Pfizer (PFE) shares rose 1.7% Monday after the company said it now aims to deliver 2 billion doses worldwide by the end of 2021. CEO Albert Bourla previously said Pfizer would produce 1.3 billion doses this year. Partner BioNTech’s share rose 8.5% on Monday.
Johnson & Johnson (JNJ) could also receive a boost soon, with analysts expecting the results of the late-stage vaccine trial to arrive before the end of the month.
Gilead Sciences (GUILD), meanwhile, Monday raised its earnings forecast for 2021, citing higher expected sales of Covid-19-remdesivir as cases and hospitalizations.

Investors are also monitoring research unrelated to the pandemic. Shares of Eli Lilly were up nearly 12% on Monday, making it the top-performing stock in the S&P 500, after the company announced promising early results for its experimental Alzheimer’s drug.

On the Radar: Bespoke Investment Group points out that JPMorgan’s annual healthcare conference, which often coincides with strong stock performance when companies pitch investors, is happening pretty much this week. That could open the door to additional profit.

The next crisis for car manufacturers is a global chip shortage

It has a shortage of computer chips Ford (F.) factory in Louisville, Kentucky this week – a warning to an industry struggling to get back on its feet during the pandemic.

Details, details: The Louisville plant employs 3,800 hourly wage workers who will receive about 75% of their normal wages by the week’s close, my colleague Chris Isidore of CNN Business reports. It mounts the Ford Escape and the Lincoln version of that SUV, the Corsair.

It is the first shutdown due to an industry-wide problem that is expected to persist for months.

Automakers scaled back orders for computer chips early last year when Covid-19 slowed down car sales and production due to temporary factory closures. When car sales returned faster than expected, manufacturers had to get confused.
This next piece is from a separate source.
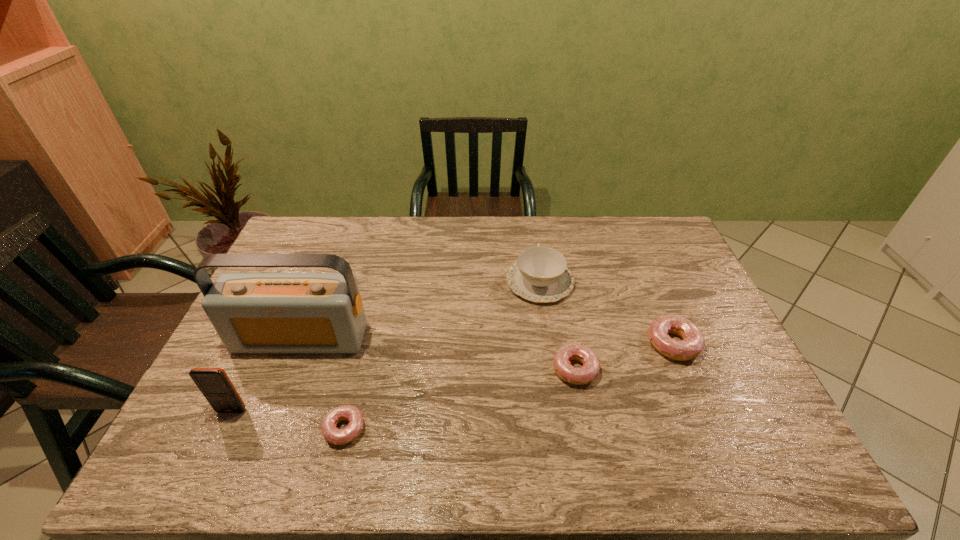 Please determine a free point for an extra doughnut to ensure balance. Please provide its 2D coordinates. Your answer should be formatted as a tuple, i.e. [(x, y)], where the tuple contains the x and y coordinates of a point satisfying the conditions above.

[(467, 397)] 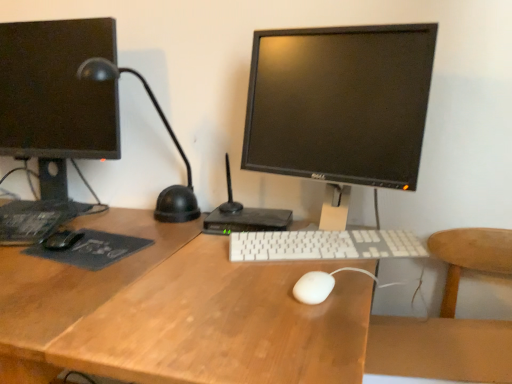 Find the location of a particular element. This screenshot has height=384, width=512. vacant area that is situated to the right of black matte mouse at left, marked as the 1th mouse in a top-to-bottom arrangement is located at coordinates (151, 239).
According to Kristin Dziczek, vice president of research at the Center for Automotive Research, the problem has been exacerbated by the skyrocketing demand for laptops and other home electronics during the lockdown era.
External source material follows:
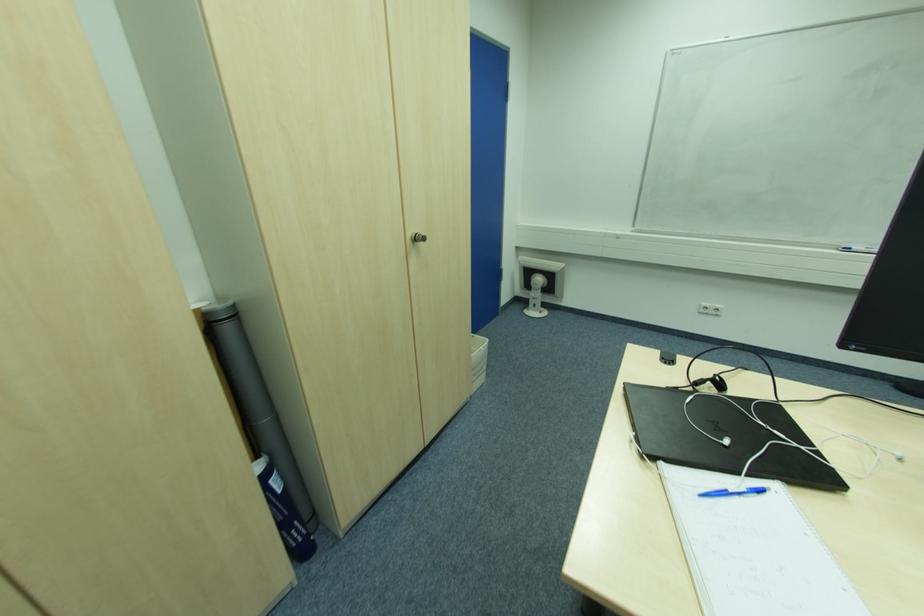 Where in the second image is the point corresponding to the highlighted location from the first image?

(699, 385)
The average car has between 50 and 150 chips, she said. Everything is necessary to proceed with the assembly of the vehicle.

UBS analysts expect all major automakers to be hit by the bottlenecks during the first three months of the year, with Volkswagen, Fiat Chrysler, Toyota and Nissan also addressing supply chain issues.

Next one

Tuesday’s data releases include the NFIB’s small business optimism index for December and job vacancies from November.

Available tomorrow: US inflation data for December will reveal the state of consumer prices as policymakers prepare for another round of stimulus spending.